Dalle indagini coordinate dalla procura di Trani emerge un sistema vessatorio che non veniva denunciato dalle braccianti: avevano troppa paura di essere identificate e schedate dai caporali, e perdere così quel lavoro, seppure sottopagato. Su questo punto la legge sul caporalato, approvata lo scorso ottobre, appare come l’ennesima norma spot del Governo e mostra una grave pecca: non permette ai braccianti di denunciare in forma anonima i caporali.
Il Movimento 5 stelle aveva proposto l’istituzione di un “telefono rosso” anonimo per aiutare i lavoratori sfruttati, a denunciare, ma è stato bocciato dalla maggioranza. Si voleva dare centralità ai lavoratori, restituendo a loro la dignità che toglie il caporalato. Invece gli effetti di questo fenomeno sono ancora sotto gli occhi di tutti.

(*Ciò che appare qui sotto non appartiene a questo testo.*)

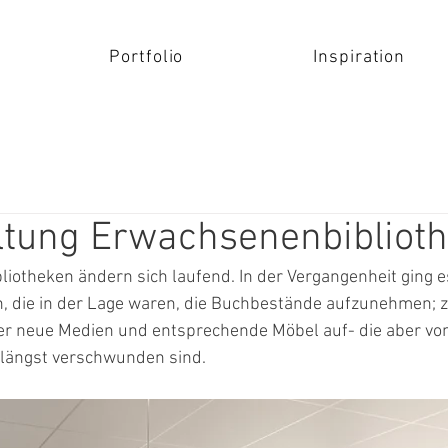
Portfolio
Inspiration
ltung Erwachsenenbibliot
iotheken ändern sich laufend. In der Vergangenheit ging 
, die in der Lage waren, die Buchbestände aufzunehmen; z
r neue Medien und entsprechende Möbel auf- die aber von 
 längst verschwunden sind.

I numerosi casi di cronaca che sono stati denunciati dai portavoce del Movimento con delle interrogazioni, tra le altre, in Senato da Donno e alla Camera da Bernini, sono solo la punta di un iceberg che devasta l’economia agricola del sud e la dignità dei lavoratori. Continueremo a tenere alta l’attenzione sul caporalato, al fianco dei lavoratori e contro ogni sfruttamento.